Of course, all homes require maintenance. How much you spend also depends on whether you hire someone else to do every repair, or if you are handy enough yourself to take them on. Painting, fixing things like caulk and hardware, and all the little things that crop up can add up, but there are also ways to make them less expensive, depending on how far you go (check out how I learned to caulk my own tub).
The energy costs that you will have depends on a number of factors. These include the climate that you are in, the type of heating and cooling systems you will own, how sealed the envelope of your home is (to prevent heat loss or gain), the type of energy that you will use and your lifestyle.
Of course, you won’t be able to account for your lifestyle until you get into the home and see your usage! But you can get a sense of the other costs simply by asking the owner what their costs are or, better yet, asking for a copy of their energy bill. It’s best to ask what the energy costs are in the dead of winter and also the height of the summer, so you can know the range of costs to expect.

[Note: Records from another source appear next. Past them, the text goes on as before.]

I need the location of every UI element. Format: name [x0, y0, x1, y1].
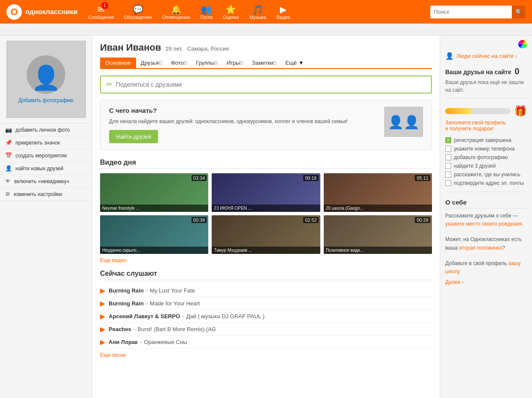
music-text: Peaches – Burst! (Bart B More Remix).(AG	[109, 326, 216, 332]
gear-icon: ⚙	[5, 191, 10, 197]
music-text: Арсений Лавкут & SERPO – Дай ( музыка DJ…	[109, 313, 264, 320]
music-icon: 🎵	[252, 4, 263, 15]
tab-main[interactable]: Основное	[100, 57, 136, 68]
status-pencil-icon: ✏	[106, 80, 112, 89]
online-now[interactable]: 👤 Люди сейчас на сайте ›	[445, 52, 527, 60]
video-label: 23 ИЮНЯ OPEN ...	[212, 205, 320, 212]
music-list: ▶ Burning Rain – My Lust Your Fate ▶ Bur…	[100, 284, 432, 349]
video-duration: 02:52	[303, 217, 319, 223]
sidebar-item-pin-badge[interactable]: 📌 прикрепить значок	[0, 136, 92, 149]
search-bar: 🔍	[430, 6, 526, 18]
about-birthplace-link[interactable]: укажите место своего рождения.	[445, 221, 523, 227]
sidebar-item-add-photo[interactable]: 📷 добавить личное фото	[0, 124, 92, 136]
video-duration: 00:38	[192, 217, 207, 223]
sidebar-item-label: добавить личное фото	[15, 127, 70, 133]
friends-empty-text: Ваши друзья пока ещё не зашли на сайт.	[445, 78, 527, 94]
nav-item-music[interactable]: 🎵 Музыка	[245, 3, 271, 21]
music-text: Burning Rain – Made for Your Heart	[109, 300, 200, 307]
top-nav: О одноклассники ✉ 1 Сообщения 💬 Обсужден…	[0, 0, 532, 24]
video-section: Видео дня 03:34 Neymar freestyle ... 00:…	[100, 159, 432, 263]
search-input[interactable]	[430, 6, 512, 18]
checklist-item: укажите номер телефона	[445, 145, 527, 153]
checklist-item: подтвердите адрес эл. почты	[445, 179, 527, 187]
sidebar-item-find-friends[interactable]: 👤 найти новых друзей	[0, 162, 92, 175]
search-button[interactable]: 🔍	[512, 6, 526, 18]
profile-fill-line2: и получите подарок!	[445, 126, 527, 132]
play-icon[interactable]: ▶	[100, 338, 105, 346]
video-thumb[interactable]: 05:11 20 школа (Gangn...	[324, 173, 432, 212]
progress-bar-outer	[445, 108, 511, 114]
video-label: Neymar freestyle ...	[100, 205, 208, 212]
nav-item-discussions[interactable]: 💬 Обсуждения	[120, 3, 156, 21]
about-partner-link[interactable]: вторая половинка	[459, 245, 502, 251]
sidebar-menu: 📷 добавить личное фото 📌 прикрепить знач…	[0, 123, 92, 201]
notifications-icon: 🔔	[171, 4, 182, 15]
sidebar-item-label: включить «невидимку»	[14, 178, 70, 184]
nav-item-notifications[interactable]: 🔔 Оповещения	[158, 3, 195, 21]
color-wheel-icon	[518, 40, 527, 48]
video-thumb[interactable]: 00:16 23 ИЮНЯ OPEN ...	[212, 173, 320, 212]
list-item: ▶ Burning Rain – My Lust Your Fate	[100, 284, 432, 297]
logo-icon: О	[6, 4, 22, 20]
nav-item-ratings[interactable]: ⭐ Оценки	[219, 3, 243, 21]
play-icon[interactable]: ▶	[100, 299, 105, 308]
music-section-title: Сейчас слушают	[100, 270, 432, 280]
video-label: 20 школа (Gangn...	[324, 205, 432, 212]
subheader	[0, 24, 532, 36]
profile-location: Самара, Россия	[187, 45, 229, 52]
more-video-link[interactable]: Еще видео	[100, 257, 432, 263]
checkbox-icon	[445, 146, 451, 152]
music-text: Ани Лорак – Оранжевые Сны	[109, 339, 187, 345]
tab-groups[interactable]: Группы0	[192, 57, 222, 68]
list-item: ▶ Арсений Лавкут & SERPO – Дай ( музыка …	[100, 310, 432, 323]
pin-icon: 📌	[5, 139, 12, 146]
sidebar-item-label: изменить настройки	[14, 191, 62, 197]
discussions-icon: 💬	[133, 4, 143, 15]
tab-more[interactable]: Ещё ▼	[281, 57, 308, 68]
video-label: Неудачно скрылс...	[100, 247, 208, 254]
friends-placeholder-icon: 👤👤	[388, 115, 420, 130]
video-thumb[interactable]: 03:34 Neymar freestyle ...	[100, 173, 208, 212]
add-photo-link[interactable]: Добавить фотографию	[18, 97, 73, 103]
status-input[interactable]	[116, 81, 426, 88]
ratings-icon: ⭐	[225, 4, 236, 15]
checklist-item: расскажите, где вы учились	[445, 170, 527, 179]
profile-name: Иван Иванов	[100, 42, 161, 53]
video-duration: 03:34	[192, 175, 207, 181]
eye-icon: 👁	[5, 178, 11, 184]
tab-games[interactable]: Игры0	[222, 57, 247, 68]
checklist-item: добавьте фотографию	[445, 153, 527, 162]
video-thumb[interactable]: 00:38 Неудачно скрылс...	[100, 215, 208, 254]
tab-photos[interactable]: Фото0	[167, 57, 191, 68]
find-friends-image: 👤👤	[384, 107, 423, 137]
nav-items: ✉ 1 Сообщения 💬 Обсуждения 🔔 Оповещения …	[84, 3, 424, 21]
sidebar-item-create-event[interactable]: 📅 создать мероприятие	[0, 149, 92, 162]
nav-item-guests[interactable]: 👥 Гости	[196, 3, 217, 21]
sidebar-item-label: найти новых друзей	[15, 166, 63, 172]
tab-friends[interactable]: Друзья0	[137, 57, 166, 68]
sidebar-item-invisible[interactable]: 👁 включить «невидимку»	[0, 175, 92, 188]
checkbox-icon	[445, 163, 451, 169]
sidebar-item-settings[interactable]: ⚙ изменить настройки	[0, 188, 92, 201]
friends-title: Ваши друзья на сайте	[445, 69, 511, 75]
nav-item-messages[interactable]: ✉ 1 Сообщения	[84, 3, 119, 21]
tab-notes[interactable]: Заметки0	[248, 57, 281, 68]
play-icon[interactable]: ▶	[100, 325, 105, 333]
more-songs-link[interactable]: Еще песни	[100, 352, 432, 358]
about-more-link[interactable]: Далее ›	[445, 279, 527, 285]
video-icon: ▶	[280, 4, 286, 15]
person-icon: 👤	[5, 165, 12, 172]
profile-progress: 🎁 Заполните свой профиль и получите пода…	[445, 105, 527, 132]
play-icon[interactable]: ▶	[100, 286, 105, 295]
logo[interactable]: О одноклассники	[6, 4, 78, 20]
nav-item-video[interactable]: ▶ Видео	[272, 3, 295, 21]
video-thumb[interactable]: 00:29 Позитивное виде...	[324, 215, 432, 254]
video-duration: 00:29	[415, 217, 430, 223]
video-thumb[interactable]: 02:52 Тимур Муцураев ...	[212, 215, 320, 254]
video-grid: 03:34 Neymar freestyle ... 00:16 23 ИЮНЯ…	[100, 173, 432, 254]
gift-icon: 🎁	[514, 105, 527, 117]
guests-icon: 👥	[201, 4, 212, 15]
progress-bar-inner	[445, 108, 471, 114]
play-icon[interactable]: ▶	[100, 312, 105, 320]
find-friends-button[interactable]: Найти друзей	[109, 130, 158, 143]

Utility bills differ by region, both because of climate but also based on energy costs. The U.S. Energy Information Administration publishes a report on the average utility cost per state. While this won’t tell you what your energy costs will be, it will give you a sense of how the state you are buying in compares to others.
Even if your energy costs are high, you can think about ways to reduce them. Learn how to come up with a strategic energy plan, and also ways to make small changes that produce large energy savings.
How much do you plan to spend to furnish your new home? If you are moving from a small space into a large one, you may find that you need to spend some money to make your new space habitable. Of course, there are many ways to furnish a home for cheap, but you want to be realistic about your expenses.
Along with furnishings like tables and chairs, don’t forget about other items that may be necessary that are along the lines of appliances. If you have a large yard and you are moving from an apartment, you may need a lawn mower, for example. You may need to buy a microwave, or a whole host of other items that you didn’t need or have in your last home.
While typically not a huge expense, it’s an easy addition to your napkin calculations to make sure you consider annual costs of keeping pesky mice and insects away, especially termites. Plan on spending about $200 to $800 a year on pest inspections and treatment, depending on the size of your home.
Real estate and closing fees when you sell
Ok, I get it. You are not thinking about ever selling your dream home. But if you want to get technical about the true cost to own a home, then the cost of selling the property come into play.
Over time, your home will either appreciate (hopefully) or depreciate, and you’ll own a certain amount of your home in the form of home equity. Home equity is what your home is worth that you don’t owe to anyone else, like a bank.
When you sell, what you get to keep in your pocket is what you sold your home for, minus what you owe on it, minus the cost of selling your home.
A good rule of thumb for real estate and closing cost fees are that you’ll pay around 5% of the sale price to a real estate broker (if you use one, which most people do), and another 1% to 3% of the sale price, depending on where you live.
Did you get all the costs down? Congratulations! Now you have a much more informed view of the of the total cost to own any particular property.
If you are interested in making not just a good but a great real estate decision, make these simple calculations on each property you are considering, and you’ll be able to choose one that leaves the most money in your pocket.
Look at you! You’re in the big leagues now.